The general and unproven assumption that he may benefit from being with his extended family in the Philippines — unproven if only because it contradicts Rohan’s own statements — is a fundamental distortion of the obligation to consider the best interest of the child. This consideration must be based not on general assumptions but on evaluating the best interests of the specific child. In practice, the boy is being punished for his mother’s failings and was also detained in violation of the principles of the convention and the principles of Israeli law.

The ruling in his case should have been the reverse: If his best interest requires him to remain in Israel, then his explicit right under the convention to live in a family environment should be respected, and he should be allowed to live here in Israel with his mother. Furthermore, and space does not permit going into detail, the decision violates both Rohan’s right to equality and his right to develop, which were not considered at all.

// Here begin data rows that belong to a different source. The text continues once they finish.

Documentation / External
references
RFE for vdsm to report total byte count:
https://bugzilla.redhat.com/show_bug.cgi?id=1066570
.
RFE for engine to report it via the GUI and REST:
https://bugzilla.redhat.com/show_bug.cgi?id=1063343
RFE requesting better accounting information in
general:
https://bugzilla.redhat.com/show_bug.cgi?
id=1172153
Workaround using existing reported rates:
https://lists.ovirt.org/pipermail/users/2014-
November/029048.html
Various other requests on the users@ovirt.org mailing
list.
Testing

These rights were so blatantly violated as to make the decision to expel him illegal. Rohan must be returned to Israel, with his mother, for proceedings on his future that are held in compliance with the UN convention.

New right to file a complaint

In April 2014, the UN Committee on the Rights of the Child was given the authority to hear individual complaints on the violation of children’s rights. In my opinion, if Rohan is not returned to Israel to correct the injustice done to him, human rights groups in Israel would do well to consider submitting a complaint to the committee on his behalf.

This column was written not only to prevent the violation of the rights of the children whom the government intends to expel in the future, but also to call upon the government to reexamine its deportation policy and adopt the recommendations of previous governments that children attending school in Israel not be deported. That is so the best interest of the child and respect for the child are the policy principles guiding every government, and so the state faithfully complies with obligations under the UN Convention on the Rights of the Child.